W Mielcu dobrze zapamiętano słowa Antoniego Macierewicza minister obrony narodowej, który blisko trzy miesiące temu wizytując Polskie Zakłady Lotnicze, obiecał wszem i wobec, że do końca 2016 roku dwa śmigłowce Black Hawk zasilą siły specjalne.
Mamy 2017 rok i jak dotąd żadna maszyna z PZL nie zasiliła polskiej armii. Dlatego słów krytyki ministrowi nie szczędzi wielu mielczan. Są to nawet wyborcy PiS. Jednym z nich jest aktywny komentator lokalnej (i nie tylko) rzeczywistości, Paweł Dębicki, który na Facebooku napisał m.in.: – „Muszę to napisać i niech mnie skarzą. Minister Macierewicz to zwykły ŁGARZ I CYGAN (z przeproszeniem Romów). Nie kupiono w Mielcu ani jednego śmigłowca. W dodatku skompromitowano Panią Beatę Szydło, jak dotąd najlepszego polskiego Premiera”.

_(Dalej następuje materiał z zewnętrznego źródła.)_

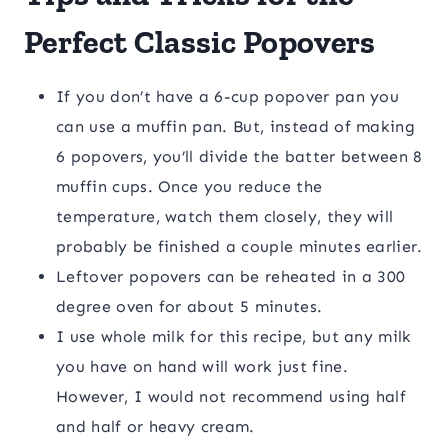
Perfect Classic Popovers
If you don’t have a 6-cup popover pan you
can use a muffin pan. But, instead of making
6 popovers, you’ll divide the batter between 8
muffin cups. Once you reduce the
temperature, watch them closely, they will
probably be finished a couple minutes earlier.
Leftover popovers can be reheated in a 300
degree oven for about 5 minutes.
I use whole milk for this recipe, but any milk
you have on hand will work just fine.
However, I would not recommend using half
and half or heavy cream.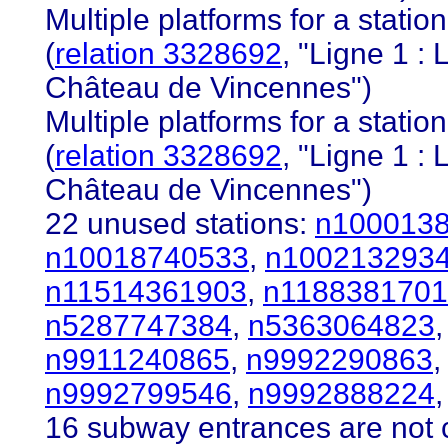
Multiple platforms for a station 
(
relation 3328692
, "Ligne 1 
Château de Vincennes")
Multiple platforms for a station 
(
relation 3328692
, "Ligne 1 
Château de Vincennes")
22 unused stations:
n100013
n10018740533
,
n100213293
n11514361903
,
n118838170
n5287747384
,
n5363064823
n9911240865
,
n9992290863
n9992799546
,
n9992888224
,
16 subway entrances are not c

– On powiedział, że MA NADZIEJĘ, że pierwsze śmigłowce zostaną dostarczone w 2016 r. To taka sztuczka semantyczna – bronił Macierewicza jeden z komentatorów.
Do sprawy ustosunkował się Marian Kokoszka, przewodniczący NSZZ „Solidarność” w PZL Mielec (same zakłady unikają komentowania tej sprawy): – Według mojej wiedzy wkrótce będzie zapytanie ofertowe w sprawie śmigłowców dla sił specjalnych i morskich. Opóźnienie wynika z przyczyn proceduralnych, takie mam zapewnienie – oświadczył.